● Task: Go line by line through the records and tally those that include "have". Respond with the tally only.

** Opening Data for the task block **

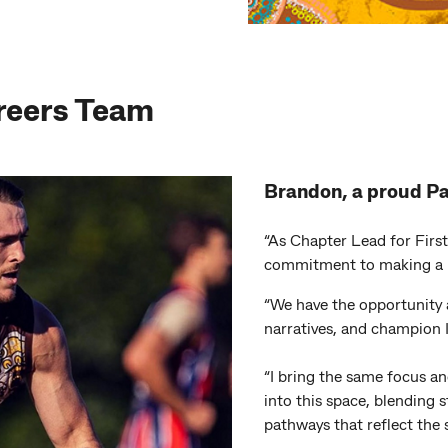
reers Team
Brandon, a proud P
“As Chapter Lead for First
commitment to making a 
“We have the opportunity
narratives, and champion 
“I bring the same focus 
into this space, blending
pathways that reflect the 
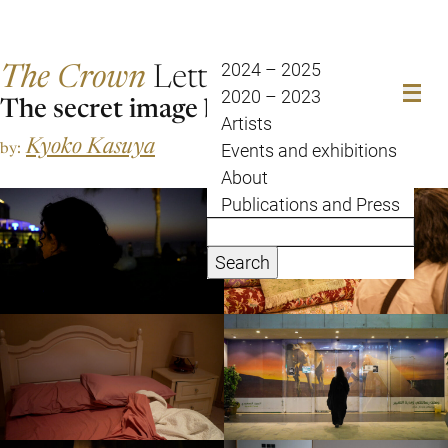
The Crown
Letter
2024 – 2025
2020 – 2023
The secret image bank of Jeddah.
Artists
Kyoko Kasuya
by:
Events and exhibitions
About
Publications and Press
Search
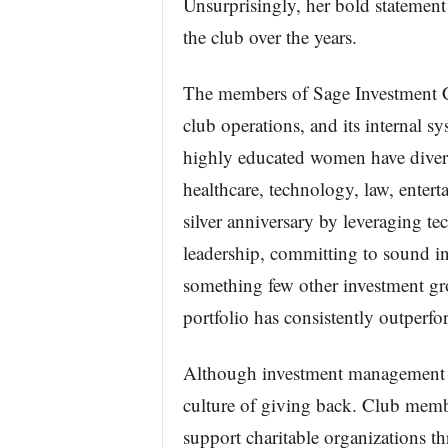
Unsurprisingly, her bold statement
the club over the years.
The members of Sage Investment C
club operations, and its internal s
highly educated women have divers
healthcare, technology, law, entert
silver anniversary by leveraging t
leadership, committing to sound in
something few other investment gro
portfolio has consistently outpe
Although investment management is 
culture of giving back. Club membe
support charitable organizations t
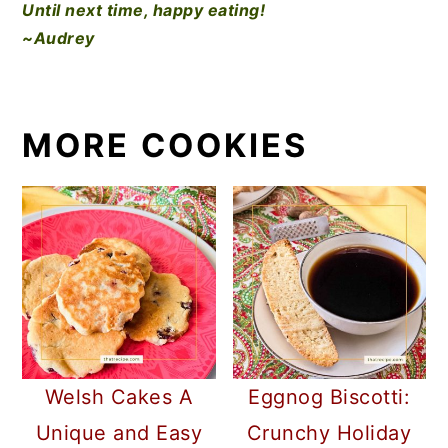
Until next time, happy eating!
~Audrey
MORE COOKIES
Welsh Cakes A
Eggnog Biscotti:
Unique and Easy
Crunchy Holiday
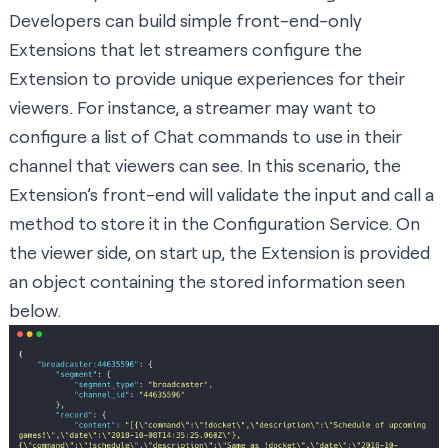
Developers can build simple front-end-only
Extensions that let streamers configure the
Extension to provide unique experiences for their
viewers. For instance, a streamer may want to
configure a list of Chat commands to use in their
channel that viewers can see. In this scenario, the
Extension’s front-end will validate the input and call a
method to store it in the Configuration Service. On
the viewer side, on start up, the Extension is provided
an object containing the stored information seen
below.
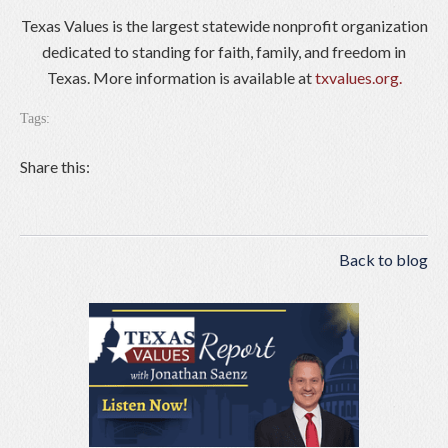
Texas Values is the largest statewide nonprofit organization
dedicated to standing for faith, family, and freedom in
Texas. More information is available at
txvalues.org.
Tags:
Share this:
Back to blog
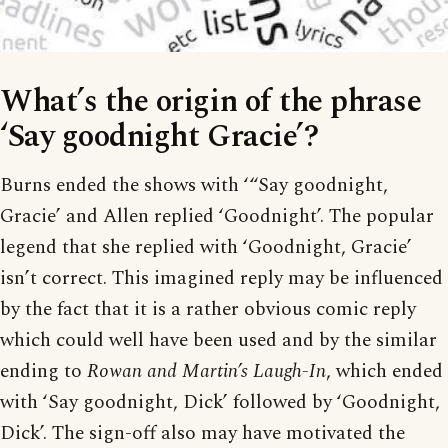
What’s the origin of the phrase
‘Say goodnight Gracie’?
Burns ended the shows with ‘“Say goodnight,
Gracie’ and Allen replied ‘Goodnight’. The popular
legend that she replied with ‘Goodnight, Gracie’
isn’t correct. This imagined reply may be influenced
by the fact that it is a rather obvious comic reply
which could well have been used and by the similar
ending to
Rowan and Martin’s Laugh-In
, which ended
with ‘Say goodnight, Dick’ followed by ‘Goodnight,
Dick’. The sign-off also may have motivated the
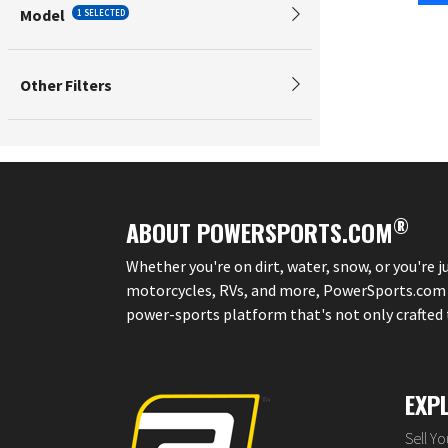
Model
1 SELECTED
Other Filters
®
ABOUT POWERSPORTS.COM
Whether you're on dirt, water, snow, or you're 
motorcycles, RVs, and more, PowerSports.com is 
power-sports platform that's not only crafted to
EXP
Sell Y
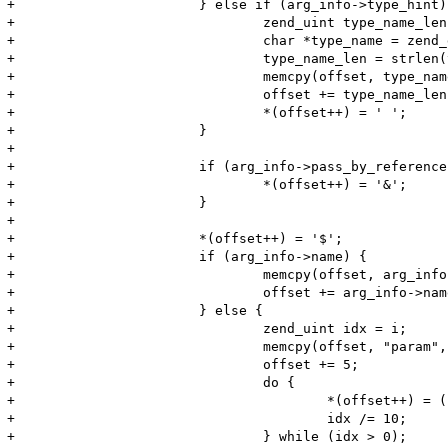
+			} else if (arg_info->type_hint) {

+				zend_uint type_name_len;

+				char *type_name = zend_get_type_by_const(arg_info->type_hint);

+				type_name_len = strlen(type_name);

+				memcpy(offset, type_name, type_name_len);

+				offset += type_name_len;

+				*(offset++) = ' ';

+			}

+

+			if (arg_info->pass_by_reference) {

+				*(offset++) = '&';

+			}

+

+			*(offset++) = '$';

+			if (arg_info->name) {

+				memcpy(offset, arg_info->name, arg_info->name_len);

+				offset += arg_info->name_len;

+			} else {

+				zend_uint idx = i;

+				memcpy(offset, "param", 5);

+				offset += 5;

+				do {

+					*(offset++) = (char) (idx % 10) + '0';

+					idx /= 10;

+				} while (idx > 0);
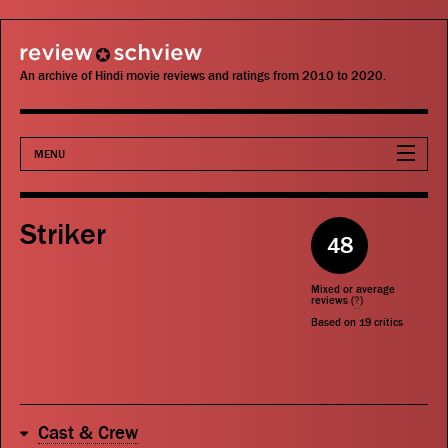
review schview
An archive of Hindi movie reviews and ratings from 2010 to 2020.
MENU
Movies
Striker
48
Actors
Mixed or average
Directors
reviews (
?
)
Based on
19
critics
Critics
Publications
Cast & Crew
Search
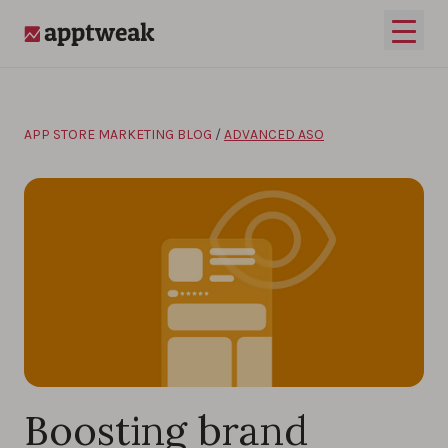
Skip to content
Open 
AppTweak
APP STORE MARKETING BLOG
/
ADVANCED ASO
Boosting brand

** Closing Data for the task block **

● Result for this exercise: 4